Moraleda received her LL.M. in December, spending last summer on the Berkeley campus sandwiched between studying remotely during the spring and fall semesters.

“Aside from the discussions with professors who truly are experts in their fields, I found the opportunities for cultural and social exchange between students from all parts of the globe a great bonus,” Moraleda says. “Berkeley is the best place. There’s so much to see just in and around campus, and the people are courteous and respectful. It was the most enriching and enjoyable summer I’ve experienced in a long time.”

Andrew Cohen

Remelisa Moraleda in an outdoor group photo
ALL SMILES: A university president and law school dean, Remelisa Moraleda (center, black coat) happily chose Berkeley for her LL.M. degree.
illustration by Jialun Deng
Illustration by Jialun Deng

Investigation Alliance

Berkeley Law’s Human Rights Center and the UC Berkeley School of Journalism’s Investigative Reporting Program recently launched the country’s first multidisciplinary investigative reporting course using open source intelligence at a university.

The course will tap into training and skills developed in the center’s Investigations Lab, created in 2016, which uses open source methods to discover and verify war crimes. The lab has contributed to a Pulitzer Prize–winning Reuters article on Myanmar, and to reporting by the New York Times, Washington Post, Associated Press, and other publications.
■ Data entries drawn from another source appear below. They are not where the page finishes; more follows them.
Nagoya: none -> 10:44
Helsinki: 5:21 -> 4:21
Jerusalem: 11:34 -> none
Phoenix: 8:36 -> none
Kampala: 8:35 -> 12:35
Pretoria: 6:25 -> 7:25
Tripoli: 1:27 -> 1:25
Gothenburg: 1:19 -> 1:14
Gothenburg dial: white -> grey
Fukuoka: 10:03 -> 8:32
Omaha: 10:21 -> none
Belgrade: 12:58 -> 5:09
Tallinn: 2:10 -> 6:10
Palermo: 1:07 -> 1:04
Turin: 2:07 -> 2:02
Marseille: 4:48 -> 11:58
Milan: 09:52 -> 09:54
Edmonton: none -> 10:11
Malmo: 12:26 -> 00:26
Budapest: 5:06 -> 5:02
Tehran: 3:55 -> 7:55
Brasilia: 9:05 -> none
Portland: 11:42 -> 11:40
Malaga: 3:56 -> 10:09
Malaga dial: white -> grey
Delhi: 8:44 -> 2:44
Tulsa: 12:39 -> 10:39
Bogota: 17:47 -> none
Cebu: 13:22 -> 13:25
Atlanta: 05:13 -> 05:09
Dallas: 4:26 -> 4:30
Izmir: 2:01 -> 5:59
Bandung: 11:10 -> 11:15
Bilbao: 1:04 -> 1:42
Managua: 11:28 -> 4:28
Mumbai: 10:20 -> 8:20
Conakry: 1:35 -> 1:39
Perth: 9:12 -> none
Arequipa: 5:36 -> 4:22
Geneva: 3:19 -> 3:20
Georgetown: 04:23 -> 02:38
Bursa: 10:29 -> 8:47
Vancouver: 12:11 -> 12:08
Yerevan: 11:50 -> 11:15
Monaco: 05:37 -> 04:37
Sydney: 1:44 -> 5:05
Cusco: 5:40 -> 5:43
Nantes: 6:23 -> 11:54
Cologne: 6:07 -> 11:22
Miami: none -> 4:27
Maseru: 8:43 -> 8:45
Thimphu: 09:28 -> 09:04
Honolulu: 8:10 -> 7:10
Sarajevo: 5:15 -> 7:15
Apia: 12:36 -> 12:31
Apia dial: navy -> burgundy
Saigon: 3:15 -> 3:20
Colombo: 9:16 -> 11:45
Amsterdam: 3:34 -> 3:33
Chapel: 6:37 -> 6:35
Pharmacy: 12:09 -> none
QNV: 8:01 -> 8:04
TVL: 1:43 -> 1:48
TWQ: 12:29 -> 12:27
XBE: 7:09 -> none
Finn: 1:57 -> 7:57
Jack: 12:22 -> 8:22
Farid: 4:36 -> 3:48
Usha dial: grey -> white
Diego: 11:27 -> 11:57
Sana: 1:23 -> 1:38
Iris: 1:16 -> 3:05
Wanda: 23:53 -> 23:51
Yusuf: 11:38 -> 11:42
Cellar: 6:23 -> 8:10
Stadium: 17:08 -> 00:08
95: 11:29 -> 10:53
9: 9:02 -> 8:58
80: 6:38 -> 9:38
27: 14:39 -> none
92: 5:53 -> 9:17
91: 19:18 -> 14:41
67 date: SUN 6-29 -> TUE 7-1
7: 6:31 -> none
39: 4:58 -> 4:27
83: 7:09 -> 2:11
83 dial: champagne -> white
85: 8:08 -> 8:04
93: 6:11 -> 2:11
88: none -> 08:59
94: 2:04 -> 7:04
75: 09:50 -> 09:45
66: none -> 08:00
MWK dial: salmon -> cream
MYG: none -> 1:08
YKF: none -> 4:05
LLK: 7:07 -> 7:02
Teaching law and journalism students to use social media and other publicly accessible online material from satellite imagery for investigative reporting, the course brings in top multidisciplinary experts in international law, investigative reporting, and multimedia journalism. Students learn how to gather digital material, weed out disinformation campaigns, find new information sources, and verify the veracity of both photos and videos.

The course also teaches visual storytelling techniques, rigorous fact-checking, and the evolving ethics of investigative journalism in the digital space. In addition, it cultivates practices for addressing second-hand trauma from watching gruesome videos and photos from war-torn countries, and for processing hate-filled language on militant extremist forums.

Charting New Terrain

Ana de Alba ’07, nominated by President Joe Biden to a federal judgeship in the U.S. District Court for the Eastern District of California and expected to be approved by the Senate, is on track to become the court’s first Latina judge.

Headshot of Ana de Alba
PIONEER: Ana de Alba ’07 is on track to make history in the Eastern District of California.
In past interviews, de Alba described sharing a 500-square-foot home with her parents and three older brothers, sleeping on the floor, and not having her own bed until she was 15. She also conveyed how seeing unfair treatment of workers in the fields, while helping her family pick tomatoes in California’s Central Valley, motivated her to become a lawyer.

A Fresno County Superior Court judge since 2018, de Alba also spent five years as a partner at Lang Richert & Patch in Fresno, where she focused on employment, business, tort, and construction litigation.

If confirmed, she would join the bench in a district of nearly 8 million people.